OK, first off, my trip was great. Had an awesome and most-needed time bonding with my M-I-L, and even though the trip itself was hard, it was well worth it! And the time with my youngest was...precious to me and to her dad. I could never replace it. So now she's off...back to FL. For now.

*sigh* I miss her.

Then, I had a great day with my hunny....today is our first anniversary. Happy Anniversary, baby....I love you!

Then, I got back home....and all hell had broken loose. My oldest is having a relationship crisis, and I don't know if it will survive or not. But her other half has gotten homesick and decided to return to NC, and she's decided to stay here. Neither is willing to budge, and I can see both sides, although I think they are making a series of very wrong decisions, which are just going to snowball on them, I'm afraid. Maybe they'll be able to work it out...I hope so, if for no other reason than that they have a child caught up in this that does NOT understand what's going on.

Maybe they won't be able to. Please keep them in your prayers, especially Dakota. They all need them.

Friday, August 10, 2007

97 Days To Go...

Well, this time next week, I'll be headed home. Hard to believe. I've been looking forward to this trip for so long now, or at least it seems that way.

Got some bad news last night that could affect our future plans. Let's hope it's only a temporary setback, and not a permanent one. Regardless, we'll overcome it, it just may take a little longer than originally planned. Keep us in your prayers...

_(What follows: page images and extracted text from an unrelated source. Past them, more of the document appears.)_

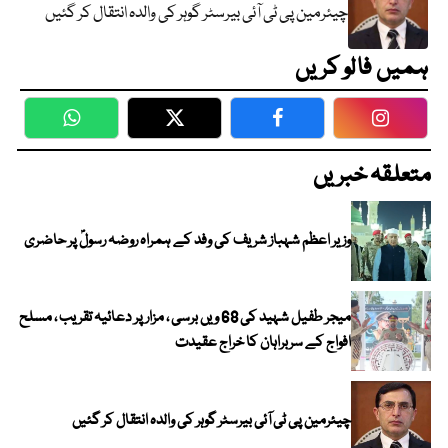
چیئرمین پی ٹی آئی بیرسٹر گوہر کی والدہ انتقال کر گئیں
ہمیں فالو کریں
WhatsApp
Twitter
Facebook
Faceboo
متعلقہ خبریں
وزیر اعظم شہباز شریف کی وفد کے ہمراہ روضہ رسولؐ پر حاضری
میجر طفیل شہید کی 68 ویں برسی ، مزار پر دعائیہ تقریب ، مسلح
افواج کے سربراہان کا خراج عقیدت
چیئرمین پی ٹی آئی بیرسٹر گوہر کی والدہ انتقال کر گئیں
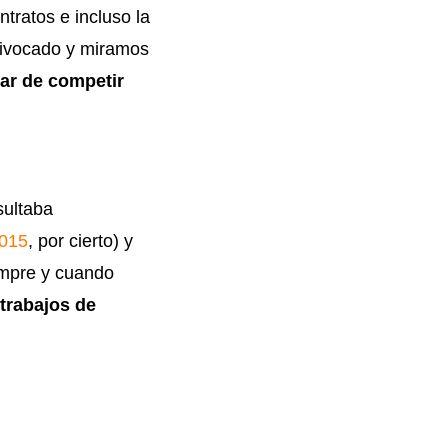
ntratos e incluso la
ivocado y miramos
tar de competir
sultaba
015
, por cierto) y
empre y cuando
trabajos de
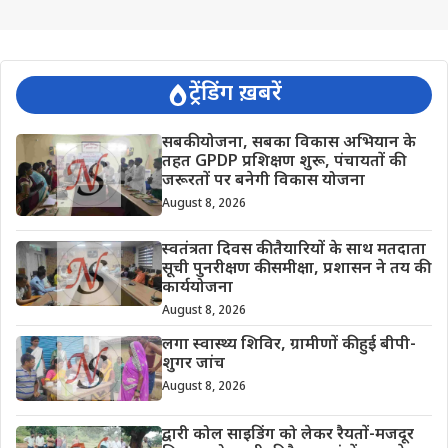
ट्रेंडिंग ख़बरें
सबकी योजना, सबका विकास अभियान के
तहत GPDP प्रशिक्षण शुरू, पंचायतों की
जरूरतों पर बनेगी विकास योजना
August 8, 2026
स्वतंत्रता दिवस की तैयारियों के साथ मतदाता
सूची पुनरीक्षण की समीक्षा, प्रशासन ने तय की
कार्ययोजना
August 8, 2026
लगा स्वास्थ्य शिविर, ग्रामीणों की हुई बीपी-
शुगर जांच
August 8, 2026
द्वारी कोल साइडिंग को लेकर रैयतों-मजदूर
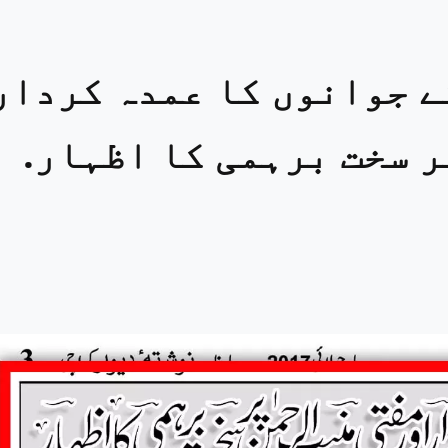
ے جوانوں کا عمدہ کردار
 سخت برہمی کا اظہار.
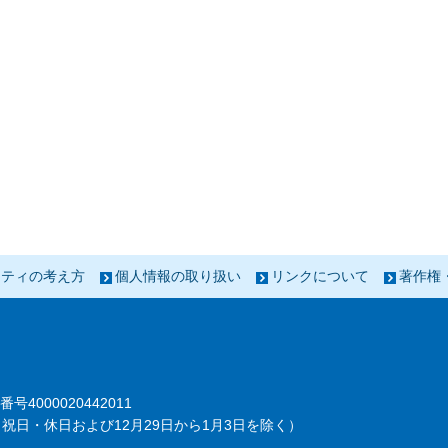
リティの考え方
個人情報の取り扱い
リンクについて
著作権
番号4000020442011
祝日・休日および12月29日から1月3日を除く）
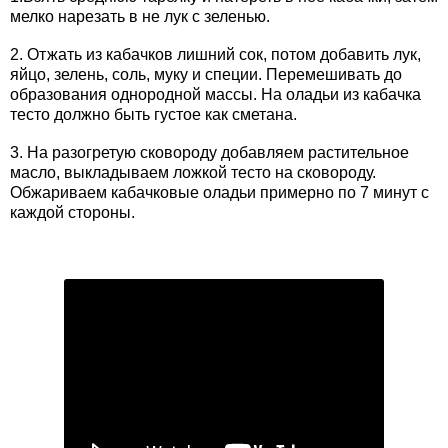
мелко нарезать в не лук с зеленью.
2. Отжать из кабачков лишний сок, потом добавить лук,
яйцо, зелень, соль, муку и специи. Перемешивать до
образования однородной массы. На оладьи из кабачка
тесто должно быть густое как сметана.
3. На разогретую сковороду добавляем растительное
масло, выкладываем ложкой тесто на сковороду.
Обжариваем кабачковые оладьи примерно по 7 минут с
каждой стороны.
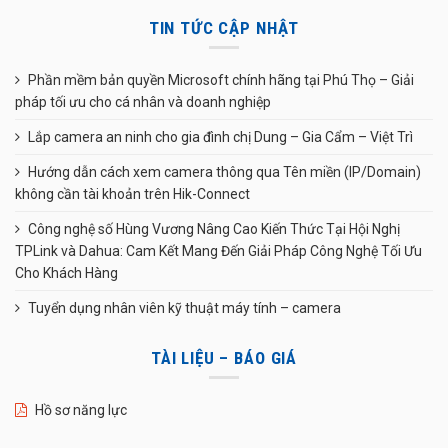
TIN TỨC CẬP NHẬT
Phần mềm bản quyền Microsoft chính hãng tại Phú Thọ – Giải
pháp tối ưu cho cá nhân và doanh nghiệp
Lắp camera an ninh cho gia đình chị Dung – Gia Cẩm – Việt Trì
Hướng dẫn cách xem camera thông qua Tên miền (IP/Domain)
không cần tài khoản trên Hik-Connect
Công nghệ số Hùng Vương Nâng Cao Kiến Thức Tại Hội Nghị
TPLink và Dahua: Cam Kết Mang Đến Giải Pháp Công Nghệ Tối Ưu
Cho Khách Hàng
Tuyển dụng nhân viên kỹ thuật máy tính – camera
TÀI LIỆU – BÁO GIÁ
Hồ sơ năng lực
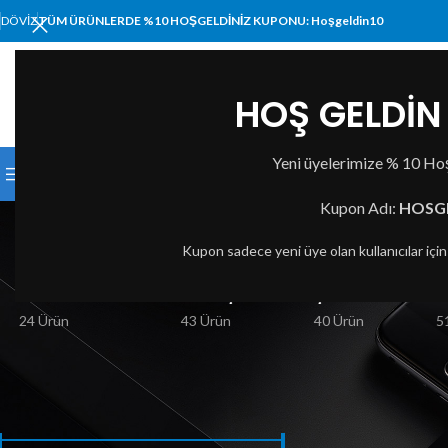
DÖVIZ
TÜM ÜRÜNLERDE %10 HOŞGELDİNİZ KUPONU: Hoşgeldin10
HOŞ GELDİN 
KATEGORI SEÇIN
Yeni üyelerimize % 10 Hoş
KATEGORİLER
ANA SAYFA
MAĞAZA
HAKKIMI
p
Kupon Adı:
HOSG
Kupon sadece yeni üye olan kullanıcılar içi
BILGISAYAR VE TABLET
BASKI ÇÖZÜMLERI
ÇEVRE BIRIMLERI
A
24 Ürün
43 Ürün
40 Ürün
5
FIYATA GÖRE FILTRELE
Ana Sayfa
Ürünler “pr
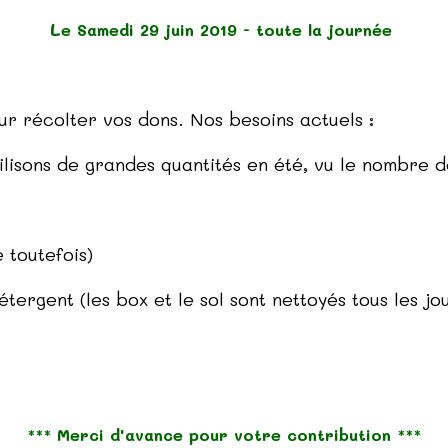
L
e Samedi 29 juin 2019 - toute la journée
r récolter vos dons. Nos besoins actuels :
ilisons de grandes quantités en été, vu le nombre 
 toutefois)
tergent (les box et le sol sont nettoyés tous les jo
*** Merci d'avance pour votre contribution ***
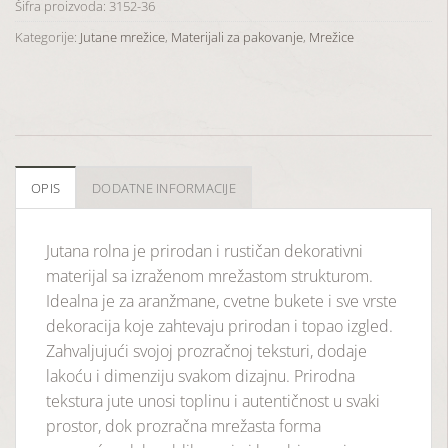
Šifra proizvoda:
3152-36
Kategorije:
Jutane mrežice
,
Materijali za pakovanje
,
Mrežice
OPIS
DODATNE INFORMACIJE
Jutana rolna
je
prirodan
i
rustičan
dekorativni
materijal
sa
izraženom
mrežastom
strukturom.
Idealna
je
za
aranžmane,
cvetne
bukete
i
sve
vrste
dekoracija
koje
zahtevaju
prirodan i
topao
izgled.
Zahvaljujući
svojoj
prozračnoj
teksturi,
dodaje
lakoću
i
dimenziju
svakom
dizajnu. Prirodna
tekstura jute unosi toplinu i autentičnost u svaki
prostor, dok prozračna mrežasta forma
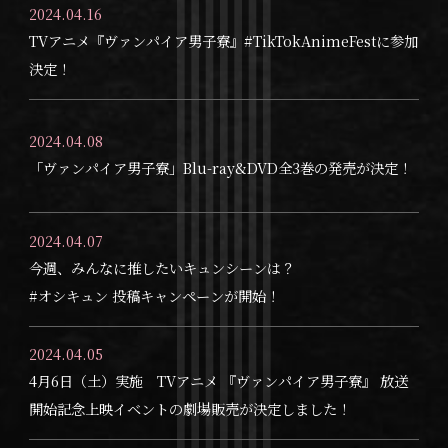
2024.04.16
TVアニメ『ヴァンパイア男子寮』#TikTokAnimeFestに参加
決定！
2024.04.08
「ヴァンパイア男子寮」Blu-ray&DVD全3巻の発売が決定！
2024.04.07
今週、みんなに推したいキュンシーンは？
#オシキュン 投稿キャンペーンが開始！
2024.04.05
4月6日（土）実施 TVアニメ 『ヴァンパイア男子寮』 放送
開始記念上映イベントの劇場販売が決定しました！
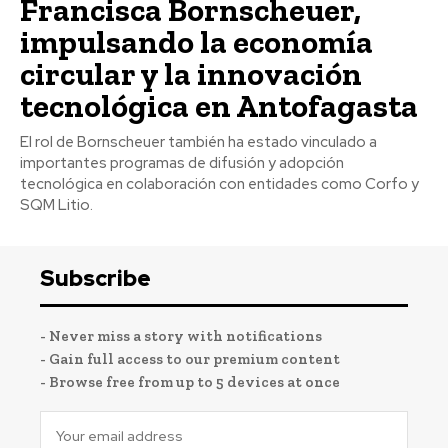
Francisca Bornscheuer,
impulsando la economía
circular y la innovación
tecnológica en Antofagasta
El rol de Bornscheuer también ha estado vinculado a
importantes programas de difusión y adopción
tecnológica en colaboración con entidades como Corfo y
SQM Litio.
Subscribe
- Never miss a story with notifications
- Gain full access to our premium content
- Browse free from up to 5 devices at once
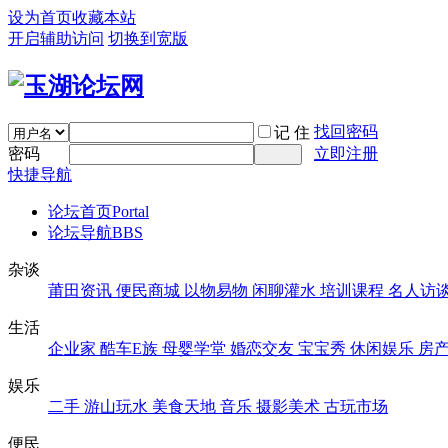
设为首页
收藏本站
开启辅助访问
切换到宽版
找回密码
记 住
密码
立即注册
快捷导航
论坛首页
Portal
论坛导航
BBS
杂谈
莆田资讯
便民商城
以物易物
闲聊灌水
培训课程
名人访
生活
企业家
酷车E族
母婴学堂
婚恋交友
宝宝秀
休闲娱乐
房
娱乐
二手
游山玩水
美食天地
音乐
摄影美术
古玩市场
便民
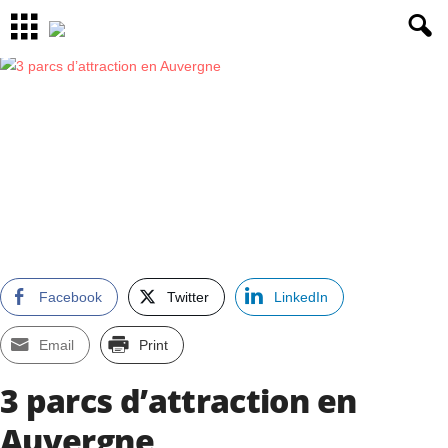
Facebook
Twitter
LinkedIn
Email
Print
3 parcs d’attraction en
Auvergne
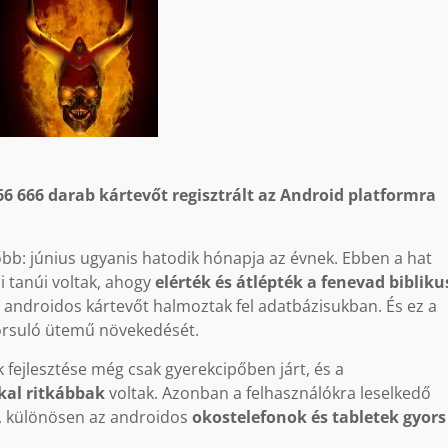
6 666 darab kártevőt regisztrált az Android platformra
őbb: június ugyanis hatodik hónapja az évnek. Ebben a hat
 tanúi voltak, ahogy
elérték és átlépték a fenevad bibliku
 androidos kártevőt halmoztak fel adatbázisukban. És ez a
rsuló ütemű növekedését.
 fejlesztése még csak gyerekcipőben járt, és a
kal ritkábbak
voltak. Azonban a felhasználókra leselkedő
, különösen az androidos
okostelefonok és tabletek gyors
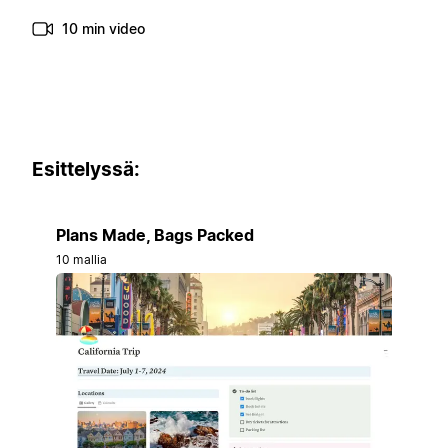
10 min video
Esittelyssä:
Plans Made, Bags Packed
10 mallia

Also, please keep both myself and my m-i-l in your prayers as we travel next week, and also my youngest, as she will be flying back to FL next weekend...I can't stand to even think about that right now...

I'll be out of blogging range until the 20th, but will try to post an update then, along with pics if I have them by then. Have a great week, everyone....I know I will!

Tuesday, August 7, 2007

Day 100...WHOO-HOO!!!

Wow, it's hard to believe it's just a little over 3 months to the BIG day! I'm really getting excited, now. And i'm even more excited to think that I'm heading to Missouri this weekend....already! I can't wait to see my baby, I just know I'm gonna be a total wreck.

I had a great weekend visiting with my NC buddies, even if it was on the run. It was a very busy but productive weekend, in all. My oldest has a 2nd interview today, so I'm sending all the positive energy I can her way. I hope to hear good things by the time I get home!

And I also get to see my MAN Sunday! Let's not forget that...it's too important! He doesn't know it yet, but he thinks this will be the last time I get to see him before our first anniversary. He doesn't know I'm going to try to sneak back down there Sunday week to see him again...that's IF we get back from Missouri in time! (Can you believe it's already been a YEAR???) So I'm not gonna tell him until the Saturday before, probably, if I get to go. Our anniversary is on Monday this year, so we won't be able to spend the actual day together. So don't any of you tell him, because he's going to think I'm still heading back from Missouri!!! It's the only surprise he can get!!!

Well, besides a card...and a smooch or two...

Friday, August 3, 2007

Day 104...

Well, I have written my last letter to my youngest...the last one I can send her while she's at basic, anyway. Now I can't do anything but sit and wait.

On the flip side, I also made hotel reservations today...and just in time too! The hotels were all so booked up, I think I got the very last room there was! Only one more week before we leave. And yes, I did say we...my m-i-l is going with me, and I'm also very excited about that, because I don't get to see her near enough, and have never had the chance to have any one-on-one with her, so I'm really looking forward to being able to share this experience with her. I have the absolute greatest in-laws in the history of the world!

I also found out yesterday that my oldest is now gainfully employed. So that's both of them down, now. Still don't have the details, but just the fact that a paycheck is coming has got to be a relief...now if we can just get everything else on track...

I'm expecting my best buddies, Bonnie and Scott down this weekend from N.C., and I can't wait to see them. It's been over a year, and we just never seem to have enough time together! More on that Monday. In the meantime, have a great weekend, everybody!